La música en su burbuja
A veces el mundo de la música clásica parece vivir en una burbuja. De hecho, vive en una burbuja. Cree que sus problemas interesan verdaderamente a la gente y considera que sin ella la cultura no será lo mismo. Ambas cosas son igualmente evidentes.
Habla de la ópera como una necesidad, pero solo se la pueden pagar unos pocos —también ir al fútbol es caro pero la vía de la comparación empobrece el debate. O de la importancia de que sigan haciendo giras las grandes orquestas para tocar en abonos privados que antes de languidecer se llenaban. Un periodista cultural llegó a decir que parecía mentira que el Ministerio de Cultura no subvencionara a uno de esos ciclos. Más serios que su valedor de ocasión, sus responsables nunca quisieron ser subvencionados.
Alguien que va a un gran ciclo de abono a ver a orquestas de gira que a veces se defienden ejecutando el bolo perfecto e ignora la programación de la orquesta local es alguien a quien la cultura de su comunidad le interesa poco. Y seguramente protestará si sabe que parte de sus impuestos van a la cultura subvencionada que él no consume. Naturalmente, los grandes defensores de tales actividades son, en primer lugar, los que se las pueden permitir independientemente del interés que les despierta. En segundo lugar, los críticos que tienen sus entradas gratis —no por nada Celibidache colocaba a estos entre lo peor del métier después de los propios músicos—. Por algo el mejor de los empresarios musicales españoles ha dicho que la música en España es una gran mentira. Él lo sabe muy bien, al menos en alguno de sus aspectos más vistosos. Quizá no tanto una gran mentira como un perfecto malentendido.

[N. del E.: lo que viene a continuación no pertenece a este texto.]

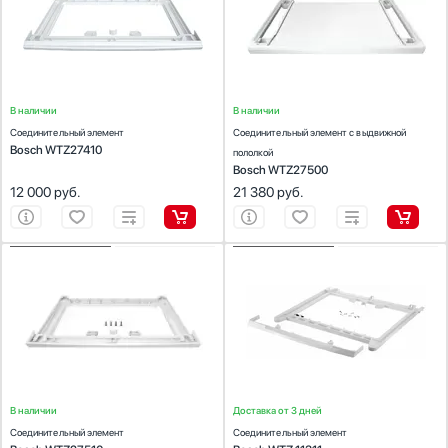
машин
машин
Цвет:
белый
Количество (шт):
1
Материал:
пластик
Цвет:
белый
В наличии
В наличии
Соединительный элемент
Соединительный элемент с выдвижной
Bosch WTZ27410
пололкой
Bosch WTZ27500
12 000
руб.
21 380
руб.
ХАРАКТЕРИСТИКИ
ХАРАКТЕРИСТИКИ
Предназначение:
Предназначение:
для стиральных машин, для сушильных
для стиральных машин, для сушильных
машин
машин
Цвет:
белый
В наличии
Доставка от 3 дней
Соединительный элемент
Соединительный элемент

Desde esa burbuja —clasista, misógina y sibilinamente racista— nos cuesta entender que haya quien hable no solo de música sino también, en ella, de cuestiones de género o de la importancia de que los ejecutantes no sean solo hombres blancos. Quizá, sin reconocerlo, estemos también, los del clásico, apelando a esa apropiación cultural —con coartada: la excelencia por delante— que tanto hemos criticado cuando la han utilizado otros, los flamencos, por ejemplo. Quizá no acabamos de considerar, en la práctica, el derecho de quienes no tienen la misma procedencia que nosotros —y no tanto que nosotras, afectadas de género y por eso experimentadas en la materia— a querer llegar a donde ni podían ni debían, a donde perturbaban, como el público que aplaude a destiempo, la normalidad adquirida con el esfuerzo de siglos. A veces los portadores de malas noticias anticipan que cada vez costará más a las instituciones reconocer que tienen que apoyar a un arte que se cierra sobre sí mismo más de la cuenta y, entonces, echarán mano de cuotas y políticas de ocasión que acabarán por estropearlo todo (véase: https://slippedisc.com/2020/07/what-you-have-to-tell-the-arts-council-before-you-see-the-money/
Quizá lo que se juega en un momento como este, en el que coinciden una pandemia, una crisis brutal de oferta y demanda —que pide más poder para los pequeños y más ayuda para lo local— y la rebelión contra las discriminaciones por sexo o raza, es lo suficientemente importante como para que el mundo de la música suspenda la clausura en su burbuja y piense si vale la pena abrirla, sumarse al cambio mientras haya tiempo de escribir un capítulo nuevo de la historia social de nuestro arte, o morir poco a poco en el lecho de Procusto del streaming o de las discotecas virtuales.